- Bentley Location within the state of Oklahoma Bentley Bentley (the United States)
- Coordinates: 34°13′03″N 96°04′47″W﻿ / ﻿34.21750°N 96.07972°W
- Country: United States
- State: Oklahoma
- County: Atoka

Area
- • Total: 0.34 sq mi (0.88 km^{2})
- • Land: 0.34 sq mi (0.88 km^{2})
- • Water: 0 sq mi (0.00 km^{2})
- Elevation: 581 ft (177 m)

Population (2020)
- • Total: 42
- • Density: 124.1/sq mi (47.91/km^{2})
- Time zone: UTC-6 (Central (CST))
- • Summer (DST): UTC-5 (CDT)
- FIPS code: 40-05450
- GNIS feature ID: 2805306

= Bentley, Oklahoma =

Unincorporated community in Oklahoma, US

Bentley is an unincorporated community in Atoka County, Oklahoma, United States, located east of the county seat of Atoka County, off Highway 3. As of the 2020 census, Bentley had a population of 42.

Bentley's post office was established in Indian Territory on June 1, 1903, and named after Alva Bentley, a territorial-era educator. At the time of its founding, the community was within Atoka County, Choctaw Nation.

A school once operated in Bentley but has since closed. The post office also closed on August 30, 1963.

Bentley's main street features a fire department, community center, and Southern Baptist Church.

==Demographics==

Historical population
| Census | Pop. | Note | %± |
| 2020 | 42 |  | — |
U.S. Decennial Census

===2020 census===
As of the 2020 census, Bentley had a population of 42. The median age was 41.5 years. 26.2% of residents were under the age of 18 and 19.0% of residents were 65 years of age or older. For every 100 females there were 121.1 males, and for every 100 females age 18 and over there were 138.5 males age 18 and over.
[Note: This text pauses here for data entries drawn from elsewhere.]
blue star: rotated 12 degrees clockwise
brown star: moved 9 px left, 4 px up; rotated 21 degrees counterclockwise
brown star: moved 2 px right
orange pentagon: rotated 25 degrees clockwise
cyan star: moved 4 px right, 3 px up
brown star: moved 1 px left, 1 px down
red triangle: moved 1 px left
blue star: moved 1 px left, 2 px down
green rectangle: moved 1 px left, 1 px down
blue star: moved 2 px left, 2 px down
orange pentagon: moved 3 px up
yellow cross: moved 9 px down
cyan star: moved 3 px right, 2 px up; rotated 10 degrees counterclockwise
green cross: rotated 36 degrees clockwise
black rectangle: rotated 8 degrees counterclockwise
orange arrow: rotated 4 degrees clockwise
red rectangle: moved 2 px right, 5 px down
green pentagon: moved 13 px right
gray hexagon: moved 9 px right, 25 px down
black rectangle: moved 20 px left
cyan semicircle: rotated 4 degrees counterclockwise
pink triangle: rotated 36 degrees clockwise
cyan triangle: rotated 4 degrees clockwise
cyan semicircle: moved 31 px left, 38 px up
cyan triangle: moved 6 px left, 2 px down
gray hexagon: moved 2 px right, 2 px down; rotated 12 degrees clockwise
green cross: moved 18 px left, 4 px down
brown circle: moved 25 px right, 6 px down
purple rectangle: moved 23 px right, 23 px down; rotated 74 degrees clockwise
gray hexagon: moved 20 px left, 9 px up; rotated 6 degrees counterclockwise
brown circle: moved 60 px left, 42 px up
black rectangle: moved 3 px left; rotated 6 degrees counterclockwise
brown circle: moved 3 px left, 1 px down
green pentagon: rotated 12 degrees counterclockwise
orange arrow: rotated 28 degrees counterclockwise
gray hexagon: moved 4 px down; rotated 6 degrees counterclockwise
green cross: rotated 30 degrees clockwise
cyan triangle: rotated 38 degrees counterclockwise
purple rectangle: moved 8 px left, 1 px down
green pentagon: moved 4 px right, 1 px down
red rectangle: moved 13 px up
All residents lived in rural areas.

There were 14 households in Bentley, of which 14.3% had children under the age of 18 living in them. Of all households, 7.1% were married-couple households, 42.9% were households with a male householder and no spouse or partner present, and 35.7% were households with a female householder and no spouse or partner present. About 57.2% of all households were made up of individuals and 28.6% had someone living alone who was 65 years of age or older.

There were 20 housing units, of which 30.0% were vacant. The homeowner vacancy rate was 0.0% and the rental vacancy rate was 0.0%.

Racial composition as of the 2020 census
| Race | Number | Percent |
|---|---|---|
| White | 31 | 73.8% |
| Black or African American | 0 | 0.0% |
| American Indian and Alaska Native | 7 | 16.7% |
| Asian | 0 | 0.0% |
| Native Hawaiian and Other Pacific Islander | 0 | 0.0% |
| Some other race | 0 | 0.0% |
| Two or more races | 4 | 9.5% |
| Hispanic or Latino (of any race) | 0 | 0.0% |

==Education==
Bentley falls within the Harmony Public School district.